In that regard, this court held in Best v. Gralapp, 69 Neb. 811, 96 N. W. 641, on rehearing at page 815, 99 N. W. 837: “A suit in the district court to enforce the specific performance of a parol agreement to devise real property and to quiet title in the plaintiff, as against those claiming under a will duly allowed and admitted to probate in the county court is not a collateral attack on the judgment admitting such will to probate.” As held in In re Estate of Skade, 135 Neb. 712, 283 N. W. 851: “The making of a will which violates unperformed obligations of testator under a valid oral contract, after full performance by the other party, does not destroy the contract.” See, also, Lacey v. Zeigler, 98 Neb. 380, 152 N. W. 792, wherein it was held: “And when such contract and relation are established under a single and indivisible contract, and the promisor dies without having complied with the terms of his promise, the county court is without, and the district court has, jurisdiction of an action for the specific, performance of such contract.”

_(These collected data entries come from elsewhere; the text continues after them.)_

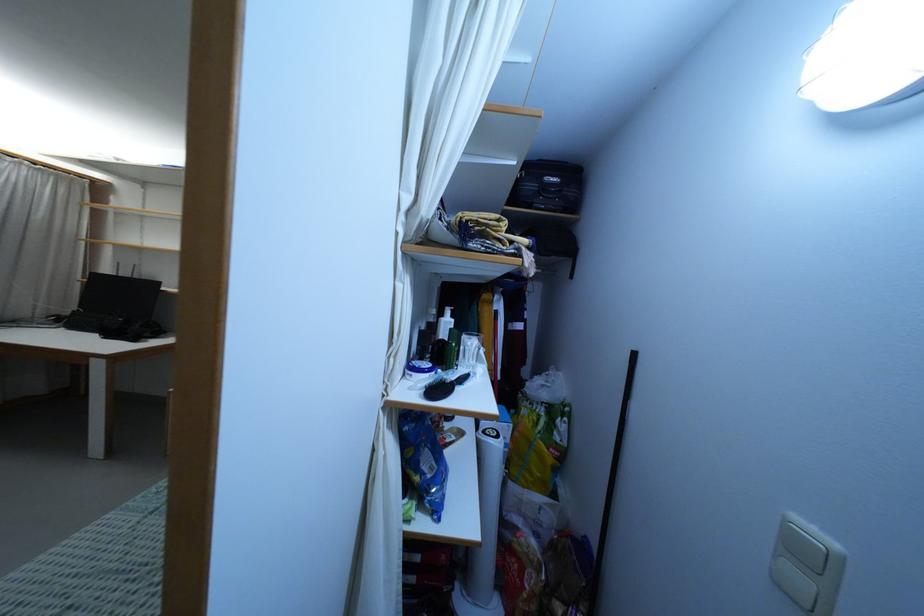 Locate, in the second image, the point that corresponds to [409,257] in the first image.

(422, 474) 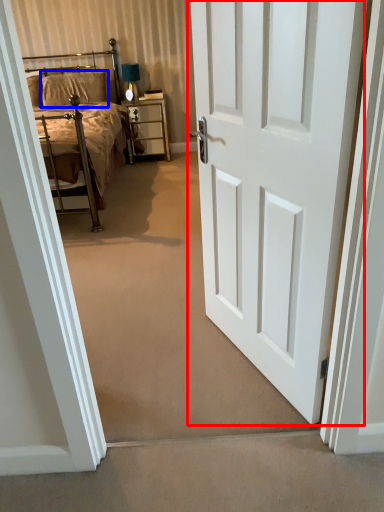 Question: Which point is further to the camera, door (highlighted by a red box) or pillow (highlighted by a blue box)?

Choices:
 (A) door
 (B) pillow

Answer: (B) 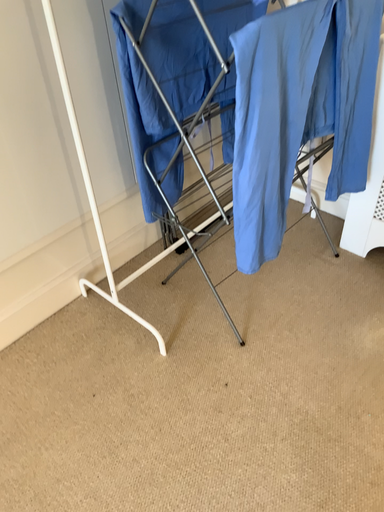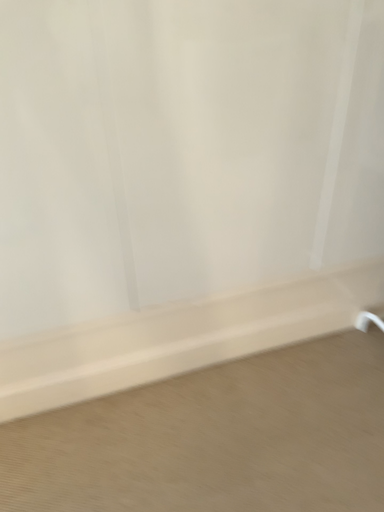 Question: How did the camera likely rotate when shooting the video?

Choices:
 (A) rotated right
 (B) rotated left

Answer: (B) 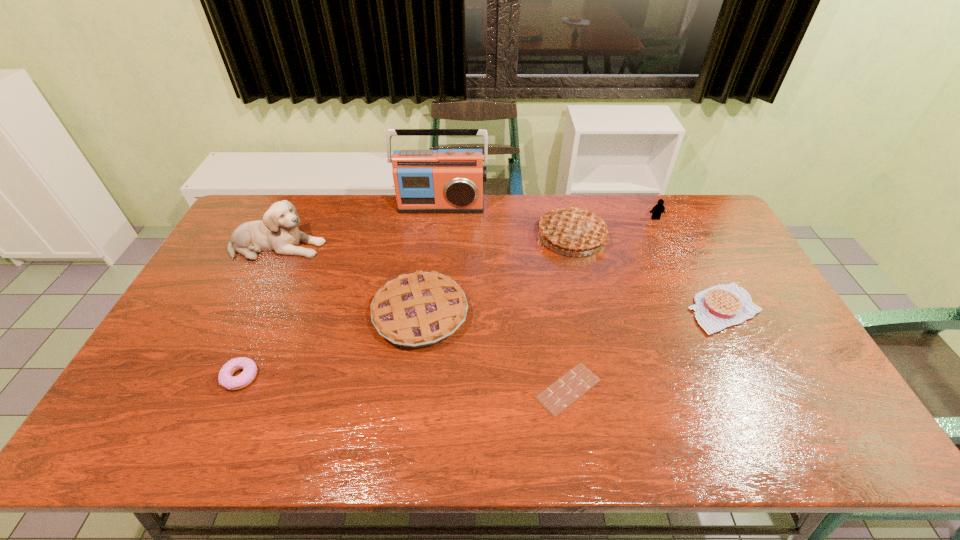 Find the location of a particular element. The width and height of the screenshot is (960, 540). the tallest object is located at coordinates (445, 180).

Where is `the second pie from left to right`? the second pie from left to right is located at coordinates (574, 229).

Find the location of a particular element. The height and width of the screenshot is (540, 960). the tallest pie is located at coordinates (574, 229).

The image size is (960, 540). What are the coordinates of `puppy` in the screenshot? It's located at (278, 231).

Find the location of a particular element. The height and width of the screenshot is (540, 960). the fifth shortest object is located at coordinates (658, 209).

At what (x,y) coordinates should I click in order to perform the action: click on the fourth shortest object. Please return your answer as a coordinate pair (x, y). Looking at the image, I should click on (420, 309).

The image size is (960, 540). Identify the location of the second shortest pie. (420, 309).

Find the location of a particular element. The image size is (960, 540). the shortest pie is located at coordinates (723, 305).

You are a GUI agent. You are given a task and a screenshot of the screen. Output one action in this format:
    pyautogui.click(x=<x>, y=<y>)
    Task: Click on the doughnut
    This screenshot has width=960, height=540.
    Given the screenshot: What is the action you would take?
    click(225, 378)

Where is `chocolate bar`? chocolate bar is located at coordinates (559, 395). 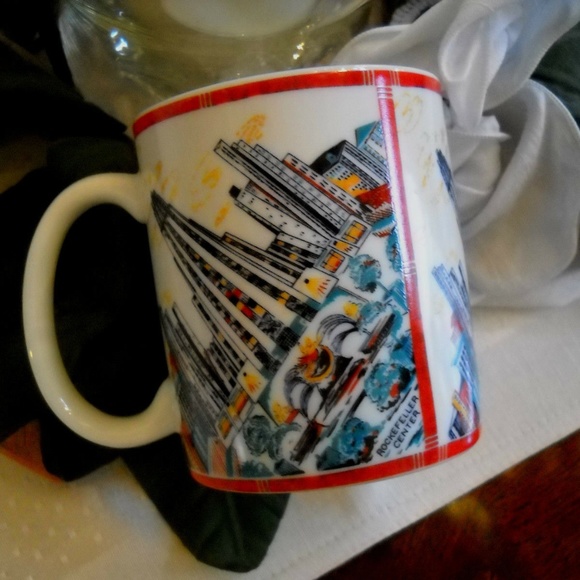 Image resolution: width=580 pixels, height=580 pixels. Identify the location of upper rim of cup. (296, 71). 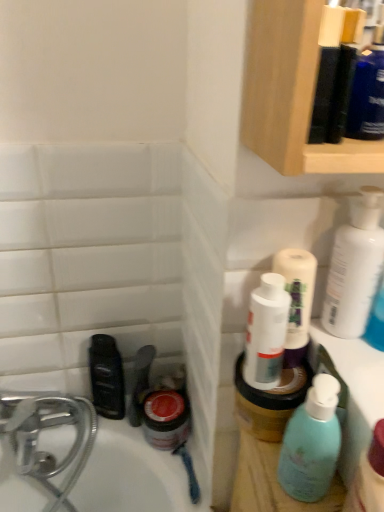 Question: Is black plastic mouthwash at lower left touching white glossy lotion at upper right?

Choices:
 (A) yes
 (B) no

Answer: (B)

Question: Is white glossy lotion at upper right at the back of black plastic mouthwash at lower left?

Choices:
 (A) yes
 (B) no

Answer: (B)

Question: Is black plastic mouthwash at lower left bigger than white glossy lotion at upper right?

Choices:
 (A) no
 (B) yes

Answer: (A)

Question: Does black plastic mouthwash at lower left turn towards white glossy lotion at upper right?

Choices:
 (A) no
 (B) yes

Answer: (A)

Question: Is black plastic mouthwash at lower left outside of white glossy lotion at upper right?

Choices:
 (A) yes
 (B) no

Answer: (A)

Question: From the image's perspective, is black plastic mouthwash at lower left on top of white glossy lotion at upper right?

Choices:
 (A) yes
 (B) no

Answer: (B)

Question: Considering the relative sizes of white glossy lotion at upper right and black plastic mouthwash at lower left in the image provided, is white glossy lotion at upper right bigger than black plastic mouthwash at lower left?

Choices:
 (A) yes
 (B) no

Answer: (A)

Question: Is the depth of white glossy lotion at upper right less than that of black plastic mouthwash at lower left?

Choices:
 (A) yes
 (B) no

Answer: (A)

Question: Is white glossy lotion at upper right taller than black plastic mouthwash at lower left?

Choices:
 (A) no
 (B) yes

Answer: (A)

Question: Is white glossy lotion at upper right aimed at black plastic mouthwash at lower left?

Choices:
 (A) yes
 (B) no

Answer: (B)

Question: Is white glossy lotion at upper right located outside black plastic mouthwash at lower left?

Choices:
 (A) no
 (B) yes

Answer: (B)

Question: Does white glossy lotion at upper right come behind black plastic mouthwash at lower left?

Choices:
 (A) no
 (B) yes

Answer: (A)

Question: From a real-world perspective, is teal matte bottle at right physically above black plastic mouthwash at lower left?

Choices:
 (A) no
 (B) yes

Answer: (B) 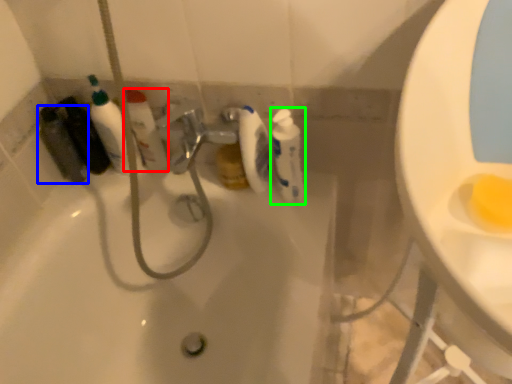 Question: Based on their relative distances, which object is nearer to cleaning product (highlighted by a red box)? Choose from mouthwash (highlighted by a blue box) and cleaning product (highlighted by a green box).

It is well established that: “Actions in equity, on appeal to this court, are triable de novo in conformity *511 with section 25-1925, R. S. 1943, subject, however, to the condition that when the evidence on material questions of fact is in irreconcilable conflict this court will, in determining the weight of the evidence, consider the fact that the trial court observed the witnesses and their manner of testifying and must have accepted one version of the facts rather than the oppoosite.” O’Brien v. Fricke, 148 Neb. 369, 27 N. W. 2d 403. See, also, Kuenzli v. Kuenzli, 150 Neb. 855, 36 N. W. 2d 247.

As in the case at bar, Lunkwitz v. Guffey, 150 Neb. 247, 34 N. W. 2d 256, involved an alleged oral contract. Therein it was not only held that: “Each case is to be determined from the facts, circumstances, and conditions as presented therein,” but also held that “Such contracts are on their face void as within the statute of frauds, because not in writing, and, even though proved by clear and satisfactory evidence, they are not enforceable unless there has been such performance as the law requires.”

In Riley v. Riley, 150 Neb. 176, 33 N. W. 2d 525, it was held that: “One seeking specific performance of .an oral contract to convey real estate has the burden of showing that he has performed the burdens imposed on him by the contract.”

In Peters v. Wilks, 151 Neb. 861, 39 N. W.